En 2015, l’actuel député libéral Greg Fergus avait été élu avec 51,4 % des voix, devant la députée néo-démocrate sortante, Nycole Turmel, qui avait récolté 31,5 % des suffrages. Les candidats conservateur, Étienne Boulrice, et bloquiste, Maude Chouinard-Boucher, étaient loin derrière, avec respectivement 7,7 % et 6,5 % des votes.

On va l’offrir aux citoyens. On va communiquer le message. Et c’est à eux de décider le 21 octobre.

Mike Duggan, conseiller du district de Deschênes

M. Duggan a dit que les défis en matière de transport sont l’une de ses priorités. Il a ramené à l’avant-plan l’idée d’un nouveau pont dans l’est de la ville.

Le candidat à l’investiture a également affirmé ne pas avoir été consulté quant aux détails du projet de train léger. Il a dit ne pas être convaincu de sa nécessité.

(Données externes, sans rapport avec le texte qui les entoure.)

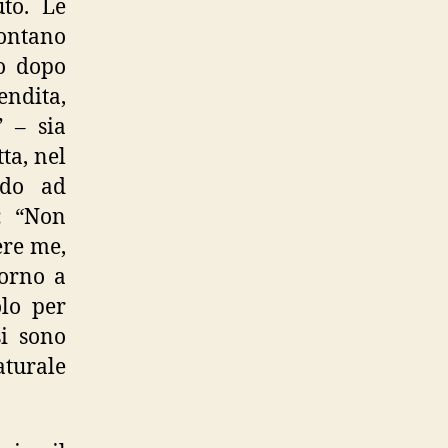
uto. Le
lontano
to dopo
endita,
” – sia
ta, nel
ando ad
a: “Non
ere me,
torno a
olo per
si sono
aturale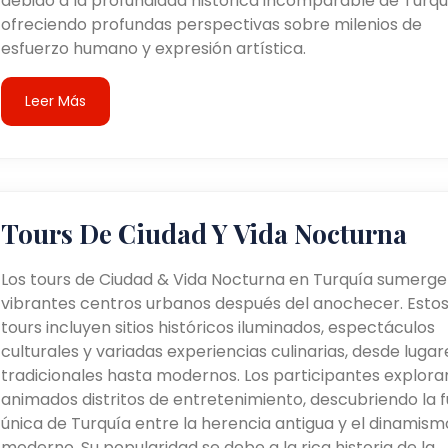
debido a la profundidad histórica incomparable de Turqu
ofreciendo profundas perspectivas sobre milenios de
esfuerzo humano y expresión artística.
Leer Más
Tours De Ciudad Y Vida Nocturna
Los tours de Ciudad & Vida Nocturna en Turquía sumerge
vibrantes centros urbanos después del anochecer. Esto
tours incluyen sitios históricos iluminados, espectáculos
culturales y variadas experiencias culinarias, desde lugar
tradicionales hasta modernos. Los participantes explora
animados distritos de entretenimiento, descubriendo la f
única de Turquía entre la herencia antigua y el dinamism
moderno. Su popularidad se debe a la rica historia de la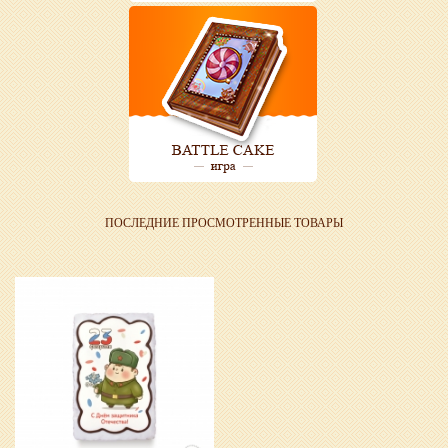
ПОСЛЕДНИЕ ПРОСМОТРЕННЫЕ ТОВАРЫ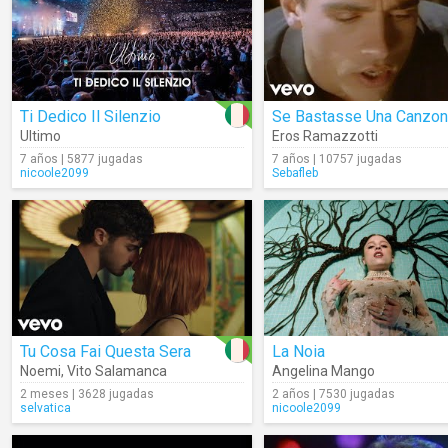
Ti Dedico Il Silenzio
Se Bastasse Una Canzo
Ultimo
Eros Ramazzotti
7 años | 5877 jugadas
7 años | 10757 jugadas
nicoole2099
Sebafleb
Tu Cosa Fai Questa Sera
La Noia
Noemi
,
Vito Salamanca
Angelina Mango
2 meses | 3628 jugadas
2 años | 7530 jugadas
selvatica
nicoole2099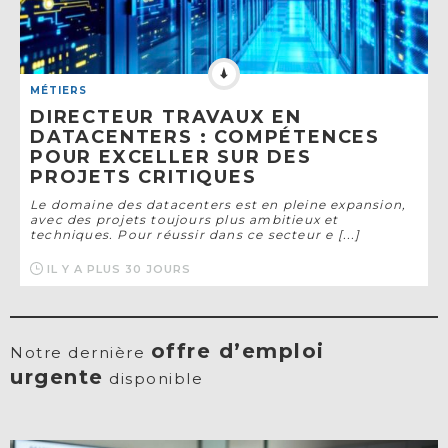
MÉTIERS
DIRECTEUR TRAVAUX EN
DATACENTERS : COMPÉTENCES
POUR EXCELLER SUR DES
PROJETS CRITIQUES
Le domaine des datacenters est en pleine expansion,
avec des projets toujours plus ambitieux et
techniques. Pour réussir dans ce secteur e [...]
IL Y A PLUS 30 JOURS
offre d’emploi
Notre dernière
urgente
disponible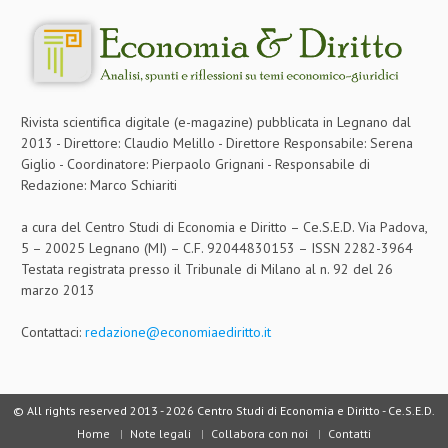
Rivista scientifica digitale (e-magazine) pubblicata in Legnano dal
2013 - Direttore: Claudio Melillo - Direttore Responsabile: Serena
Giglio - Coordinatore: Pierpaolo Grignani - Responsabile di
Redazione: Marco Schiariti
a cura del Centro Studi di Economia e Diritto – Ce.S.E.D. Via Padova,
5 – 20025 Legnano (MI) – C.F. 92044830153 – ISSN 2282-3964
Testata registrata presso il Tribunale di Milano al n. 92 del 26
marzo 2013
Contattaci:
redazione@economiaediritto.it
© All rights reserved 2013 -
2026 Centro Studi di Economia e Diritto - Ce.S.E.D.
Home
Note legali
Collabora con noi
Contatti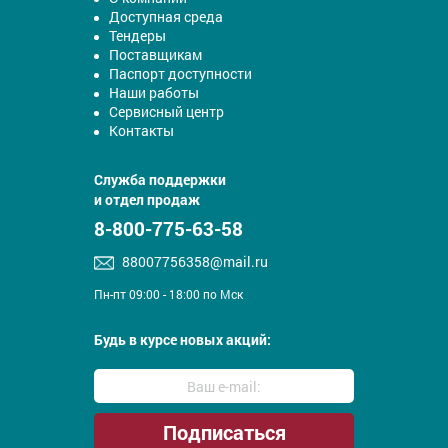
Доступная среда
Тендеры
Поставщикам
Паспорт доступности
Наши работы
Сервисный центр
Контакты
Служба поддержки
и отдел продаж
8-800-775-63-58
88007756358@mail.ru
Пн-пт 09:00 - 18:00 по Мск
Будь в курсе новых акций: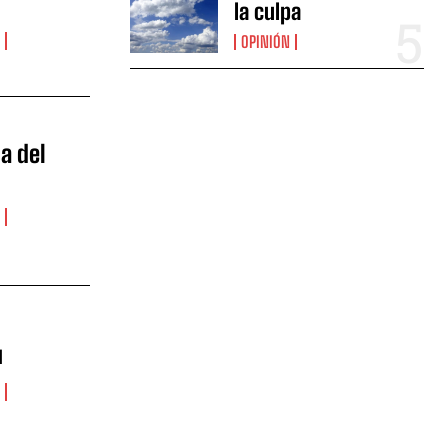
la culpa
OPINIÓN
a del
u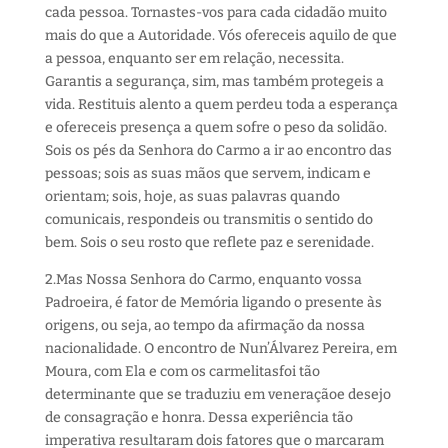
cada pessoa.
Tornastes-vos
para cada cidadão muito
mais
do
que
a A
utoridade. Vós ofereceis
aquilo de
que
a pessoa, enquanto ser em relação, necessita.
Garantis a segurança, sim, mas também protegeis a
vida
. Restituis alento a quem perdeu toda a esperança
e ofereceis presença a quem sofre o peso da solidão.
S
o
is os pés da Senhora do Carmo
a ir
ao encontro das
pessoas
;
s
o
is as suas mãos que servem,
indicam e
orientam;
s
o
is
,
hoje
,
as suas palavras quando
comunicais, respondeis ou transmitis o sentido do
bem. S
o
is o seu rosto que reflete paz e serenidade
.
2.
Mas Nossa Senhora do Carmo, enquanto
vossa
P
adroeira
, é fator de Memória
ligando o presente às
origens
,
ou seja,
ao tempo
da afirmação da
nossa
nacionalidade.
O encontro de
Nun’Álvarez Pereira
,
em
Moura,
com
Ela
e
com
os carmelitas
foi tão
determinante
que se traduziu em veneração
e
desejo
de consagração e honra
. Dessa experiência
tão
imperativa
resultaram
dois fatores que o marcaram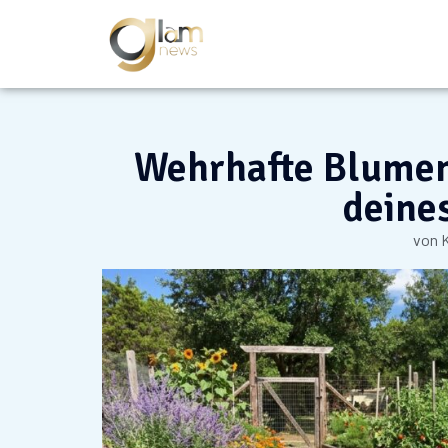
Wehrhafte Blumen:
deine
von
K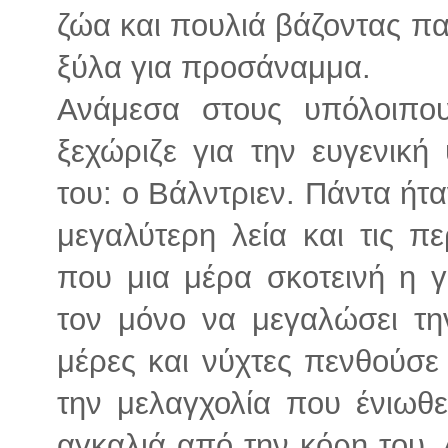
ζώα και πουλιά βάζοντας πα
ξύλα για προσάναμμα.
Ανάμεσα στους υπόλοιπο
ξεχώριζε για την ευγενική
του: ο Βάλντριεν. Πάντα ήτ
μεγαλύτερη λεία και τις π
που μια μέρα σκοτεινή η 
τον μόνο να μεγαλώσει τη
μέρες και νύχτες πενθούσε
την μελαγχολία που ένιωθε
αγκαλιά από την κόρη του,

Il faut arrimer le système au complet avec OC Transpo et que leur train vienne chez nous, a-t-il fait valoir en entrevue à Radio-Canada.

L’élu gatinois veut aussi s’affairer à la création d’emplois dans le secteur d’Aylmer. Il a dit vouloir des projets qui touchent également le secteur de Hull.

Selon M. Duggan, l’investiture pourrait avoir lieu le mois prochain. Il a indiqué être le seul candidat en lice pour le moment.